━━━ MATERIAL FOR THIS EXERCISE

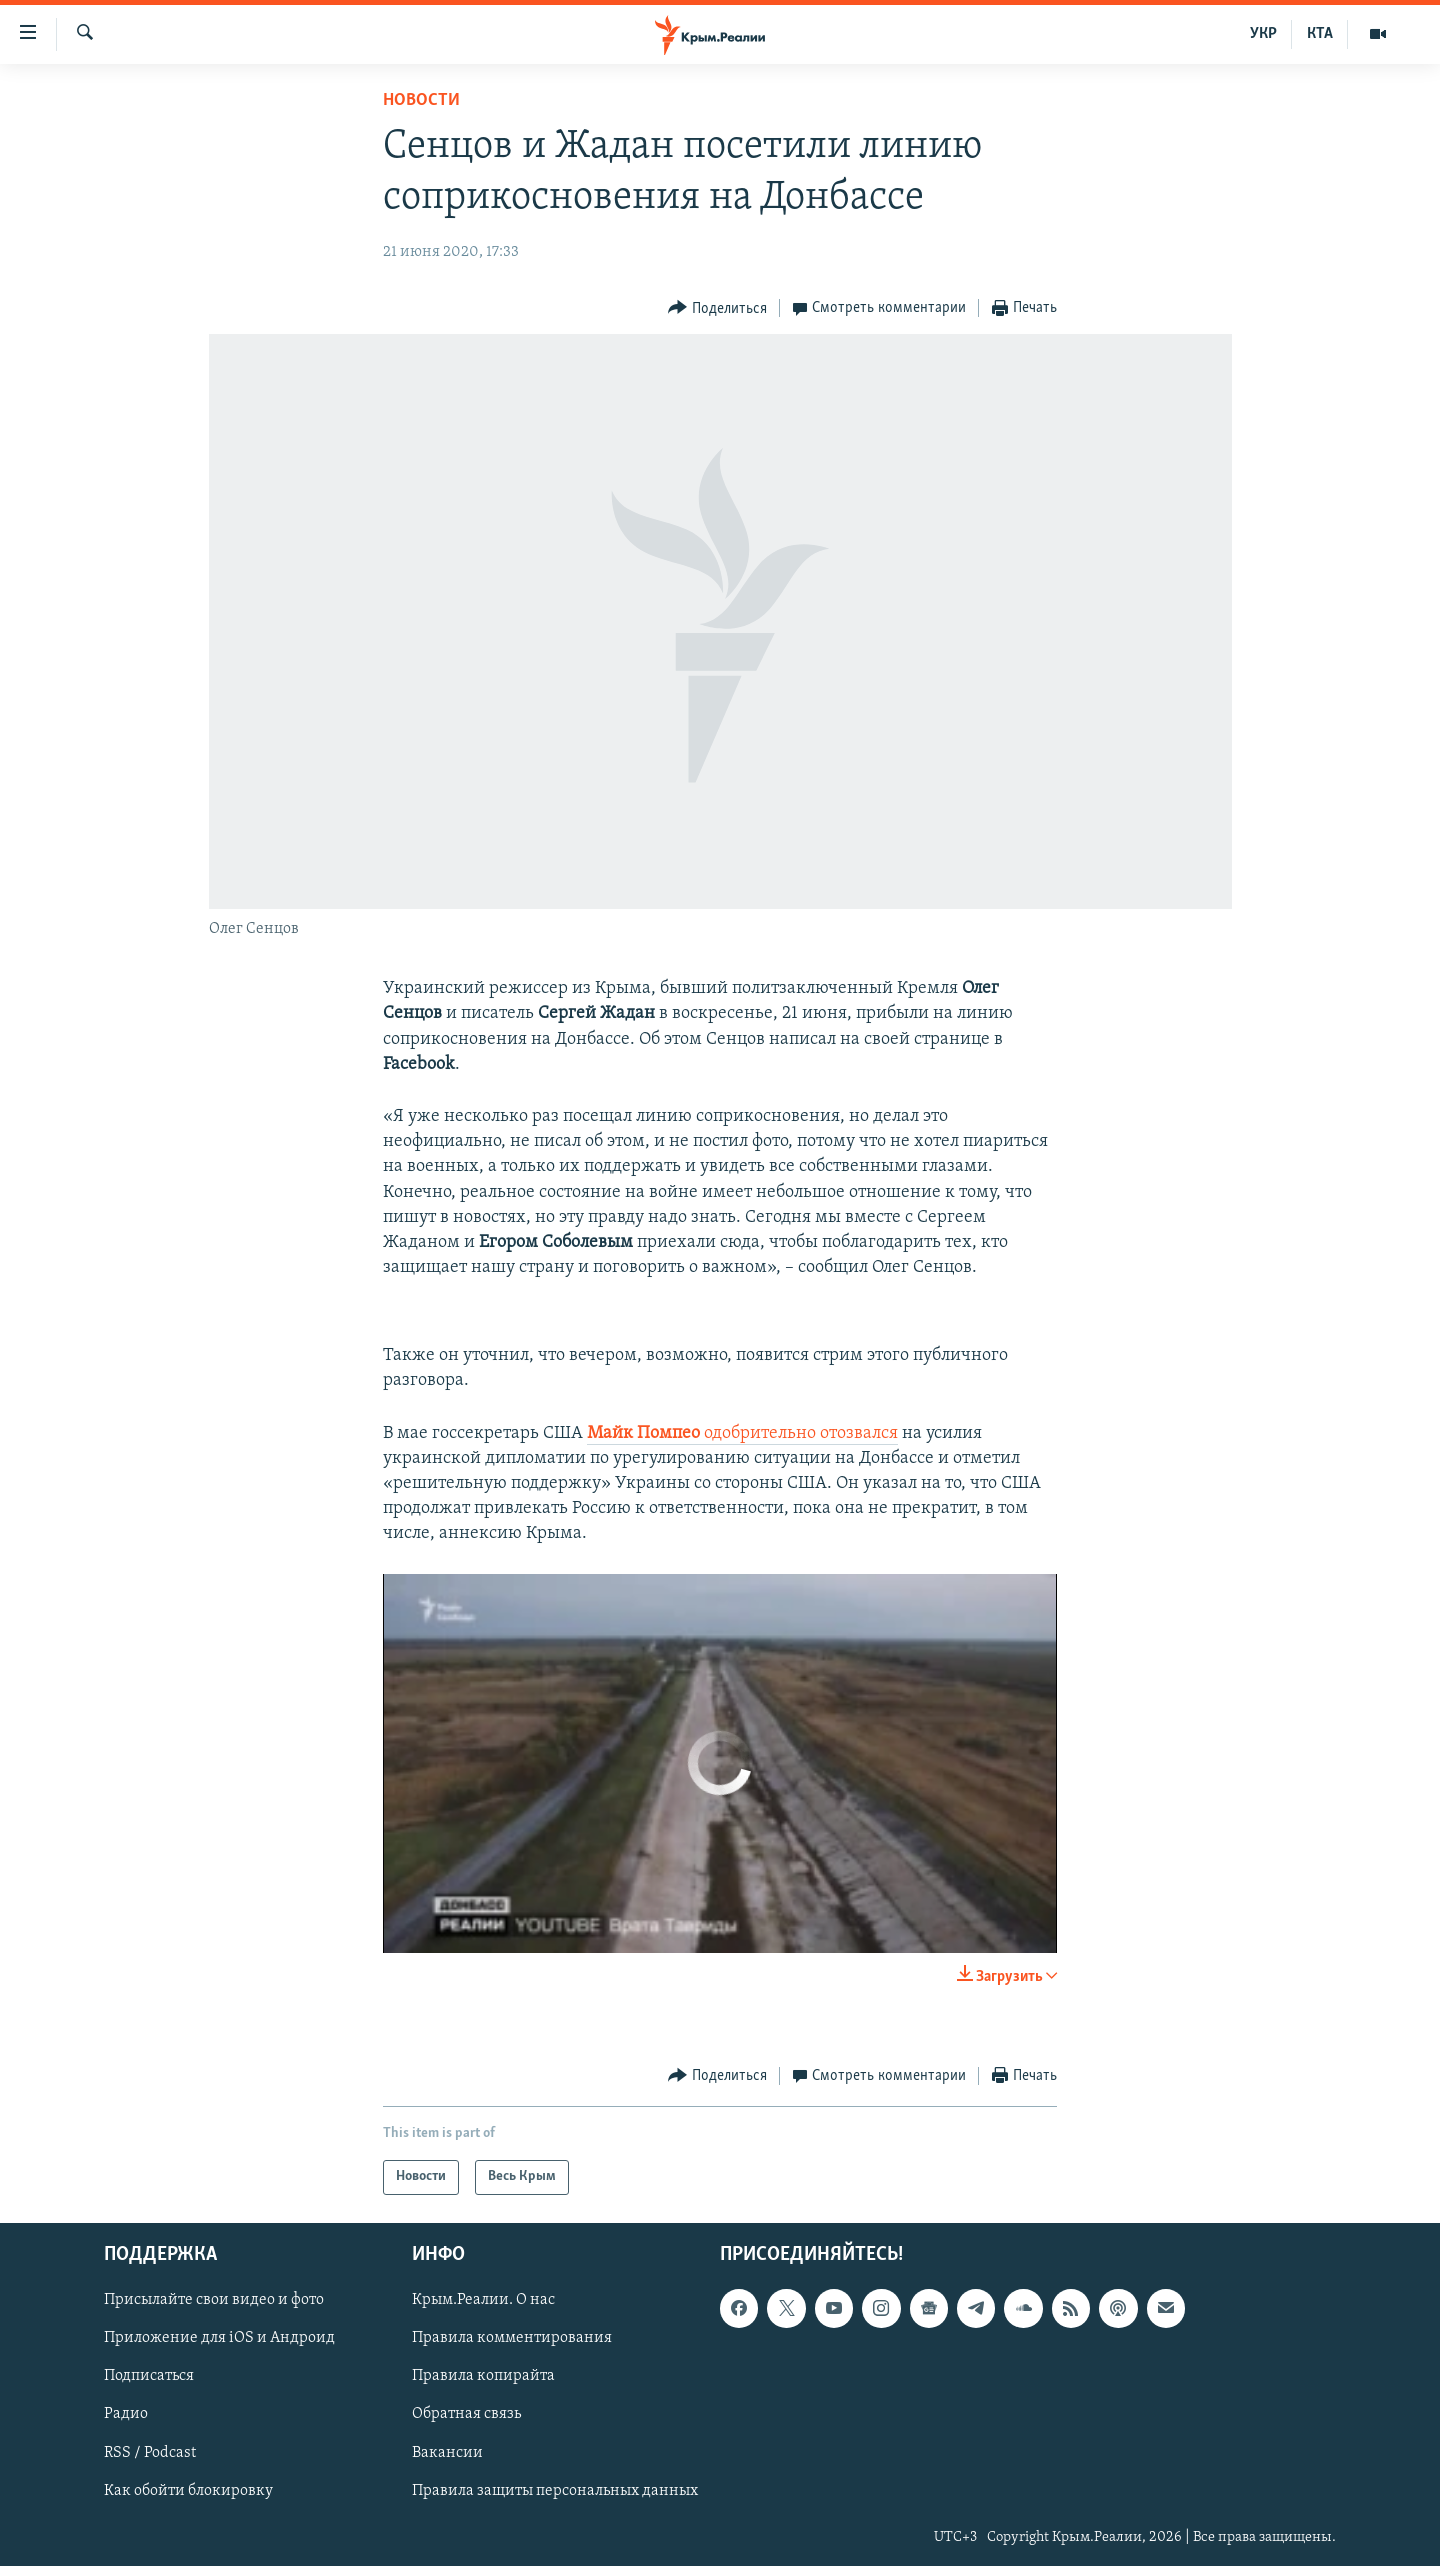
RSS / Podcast (150, 2452)
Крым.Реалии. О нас (483, 2300)
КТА (1320, 34)
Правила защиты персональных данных (555, 2490)
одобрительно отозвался (742, 1433)
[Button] (717, 308)
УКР (1263, 34)
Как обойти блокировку (188, 2490)
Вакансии (447, 2452)
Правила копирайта (483, 2376)
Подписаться (149, 2376)
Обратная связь (466, 2414)
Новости (421, 100)
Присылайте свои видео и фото (214, 2300)
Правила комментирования (512, 2338)
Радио (126, 2414)
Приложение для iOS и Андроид (219, 2338)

━━━━━━

- [THE TASK]
Word for word, restate each line above, minus its pictures.

- [RESULT]
RSS / Podcast (150, 2452)
Крым.Реалии. О нас (483, 2300)
КТА (1320, 34)
Правила защиты персональных данных (555, 2490)
одобрительно отозвался (742, 1433)
[Button] (717, 308)
УКР (1263, 34)
Как обойти блокировку (188, 2490)
Вакансии (447, 2452)
Правила копирайта (483, 2376)
Подписаться (149, 2376)
Обратная связь (466, 2414)
Новости (421, 100)
Присылайте свои видео и фото (214, 2300)
Правила комментирования (512, 2338)
Радио (126, 2414)
Приложение для iOS и Андроид (219, 2338)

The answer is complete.